• YOUR ASSIGNMENT: A partial copy is required: transcribe exactly the lines from the one containing "있는 묶음 할인 상품을 내놓기도 했지. 심지어 게임 업계에서" through the last line below, without any pictures.

• DATASET RECORDS:
--- START ---
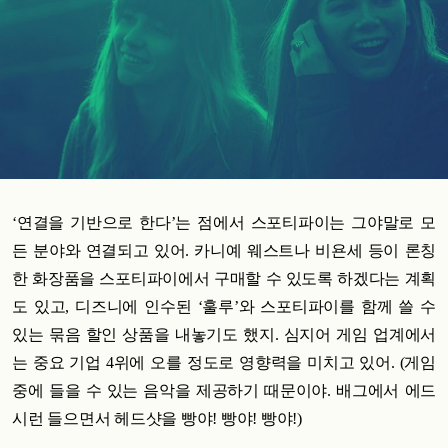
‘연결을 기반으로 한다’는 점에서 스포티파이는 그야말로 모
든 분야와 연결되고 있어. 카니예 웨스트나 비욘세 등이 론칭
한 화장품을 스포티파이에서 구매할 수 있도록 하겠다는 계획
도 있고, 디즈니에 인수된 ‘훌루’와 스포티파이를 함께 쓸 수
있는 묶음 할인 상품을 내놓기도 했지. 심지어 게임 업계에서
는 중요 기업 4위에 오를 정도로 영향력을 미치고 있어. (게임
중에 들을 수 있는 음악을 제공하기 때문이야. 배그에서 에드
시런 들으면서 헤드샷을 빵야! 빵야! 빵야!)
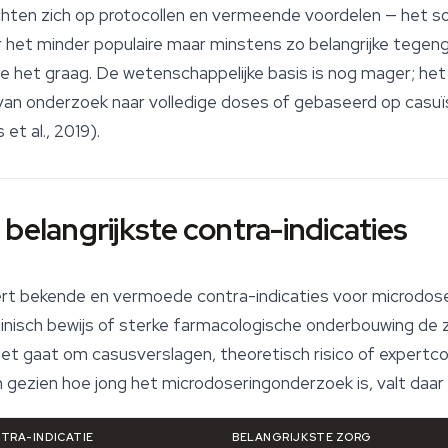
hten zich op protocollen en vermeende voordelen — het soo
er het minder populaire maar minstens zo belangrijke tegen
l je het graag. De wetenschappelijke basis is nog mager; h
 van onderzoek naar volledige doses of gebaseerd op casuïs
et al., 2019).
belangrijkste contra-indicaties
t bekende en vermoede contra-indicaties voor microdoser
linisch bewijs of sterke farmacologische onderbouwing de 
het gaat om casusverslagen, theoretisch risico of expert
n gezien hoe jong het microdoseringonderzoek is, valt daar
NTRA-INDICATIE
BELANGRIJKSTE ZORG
--- END ---
• EXERCISE OUTPUT:
있는 묶음 할인 상품을 내놓기도 했지. 심지어 게임 업계에서
는 중요 기업 4위에 오를 정도로 영향력을 미치고 있어. (게임
중에 들을 수 있는 음악을 제공하기 때문이야. 배그에서 에드
시런 들으면서 헤드샷을 빵야! 빵야! 빵야!)
hten zich op protocollen en vermeende voordelen — het soo
er het minder populaire maar minstens zo belangrijke tegen
l je het graag. De wetenschappelijke basis is nog mager; h
 van onderzoek naar volledige doses of gebaseerd op casuïs
et al., 2019).
belangrijkste contra-indicaties
t bekende en vermoede contra-indicaties voor microdoser
linisch bewijs of sterke farmacologische onderbouwing de 
het gaat om casusverslagen, theoretisch risico of expert
n gezien hoe jong het microdoseringonderzoek is, valt daar
NTRA-INDICATIE
BELANGRIJKSTE ZORG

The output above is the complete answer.